We still expect Greece will remain in the euro although the intensified 'chicken game' between Greece and its creditors has implied an increasing risk of 'Grexit'. The current situation with prevailing harsh negotiations was unavoidable, in our view. The Greek government needs to show that it fights until the very end seeking an easing of the Greek programme conditions. We have been in this situation before with Greece normally blinking eventually. This was also the case under the most recent stand-off in February. The reaction function reflects that 82% of the Greeks still want to remain in the euro, while Tsipras at the same time has promised his electorate more favourable conditions.
What could trigger a Greek default and a Grexit?
Greece is close to running out of money as the last EUR7.2bn tranche has not been released, as the government has not come up with the comprehensive economic reforms required under the current bail-out programme. Both Greece and its creditors repeatedly state that neither favours a 'Grexit'. However, it could still happen. A continuation of the ongoing 'chicken game' could result in a Greek incident, ending with Greece leaving the euro ('Grexident'). But a Greek default will not necessarily imply a Grexit. Greece has already been through an 'orderly default' with the PSI in February 2012 and is to this day still a member of the euro. In this paper, we consider the implications of 'what if'.

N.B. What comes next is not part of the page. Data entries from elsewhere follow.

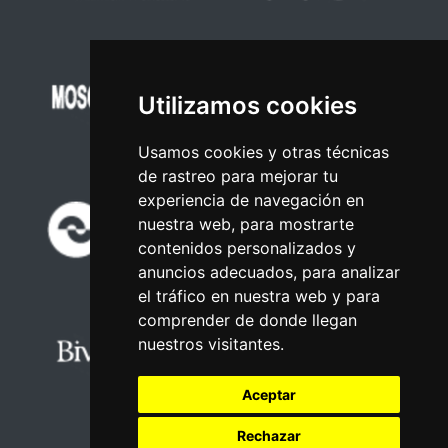
Utilizamos cookies
Usamos cookies y otras técnicas
de rastreo para mejorar tu
experiencia de navegación en
nuestra web, para mostrarte
contenidos personalizados y
anuncios adecuados, para analizar
el tráfico en nuestra web y para
comprender de donde llegan
nuestros visitantes.
Aceptar
Rechazar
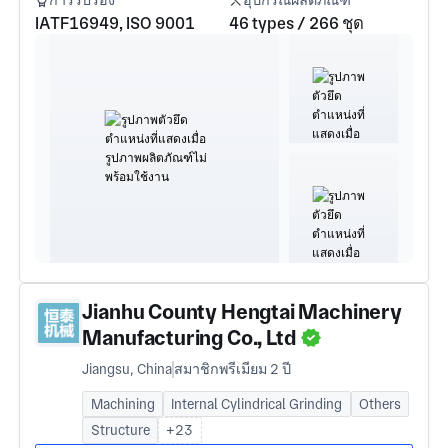
การรับรอง
อุปกรณ์ผลิตภัณฑ์
IATF16949, ISO 9001
46 types / 266 ชุด
Jianhu County Hengtai Machinery
Manufacturing Co., Ltd
Jiangsu, China
สมาชิกพรีเมียม 2 ปี
Machining
Internal Cylindrical Grinding
Others
Structure
+23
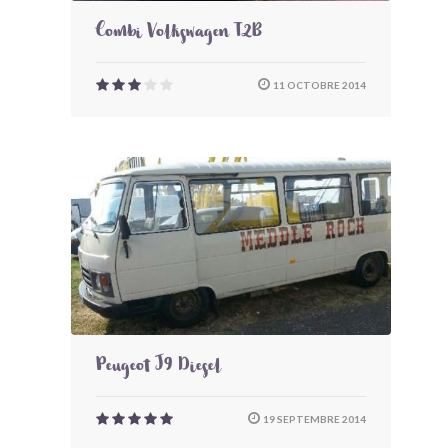
Combi Volkswagen T2B
11 OCTOBRE 2014
Peugeot J9 Diesel
19 SEPTEMBRE 2014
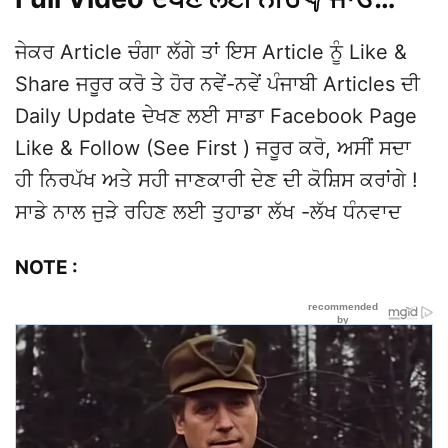
ਜੇਕਰ Article ਚੰਗਾ ਲੱਗੇ ਤਾਂ ਇਸ Article ਨੂੰ Like &
Share ਜਰੂਰ ਕਰੋ ਤੇ ਹੋਰ ਨਵੇਂ-ਨਵੇਂ ਪੰਜਾਬੀ Articles ਦੀ
Daily Update ਦੇਖਣ ਲਈ ਸਾਡਾ Facebook Page
Like & Follow (See First ) ਜਰੂਰ ਕਰੋ, ਅਸੀਂ ਸਦਾ
ਹੀ ਨਿਰਪੱਖ ਅਤੇ ਸਹੀ ਜਾਣਕਾਰੀ ਦੇਣ ਦੀ ਕੋਸ਼ਿਸ ਕਰਾਂਗੇ !
ਸਾਡੇ ਨਾਲ ਜੁੜੇ ਰਹਿਣ ਲਈ ਤੁਹਾਡਾ ਲੱਖ -ਲੱਖ ਧੰਨਵਾਦ
NOTE :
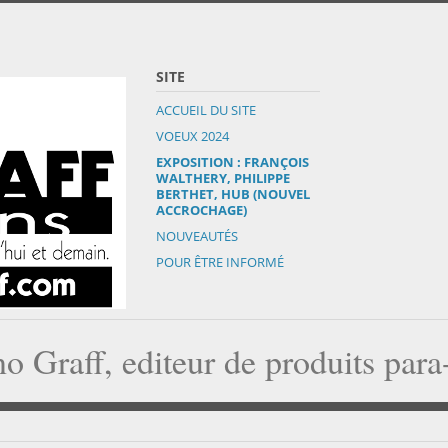
SITE
ACCUEIL DU SITE
VOEUX 2024
EXPOSITION : FRANÇOIS
WALTHERY, PHILIPPE
BERTHET, HUB (NOUVEL
ACCROCHAGE)
NOUVEAUTÉS
POUR ÊTRE INFORMÉ
o Graff, editeur de produits par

What are the first steps in a Grexit?
If Greece continues to refuse the austerity requirements on pension reforms, labour market, tax etc, Greece could simply run out of money. In this case, Greece would initially be in a liquidity crisis, which would transform into a full-blown banking and currency crisis: Greece would miss a debt obligation triggering a credit event where the ECB removes the Emergency Liquidity Assestance (ELA). The Greek banking sector would be insolvent and the removal of liquidity access implies that the initial bank run would be replaced by capital control, preventing capital from leaving the banking system and the country. The next step is then likely to be the introductions of the 'New Drachmar'.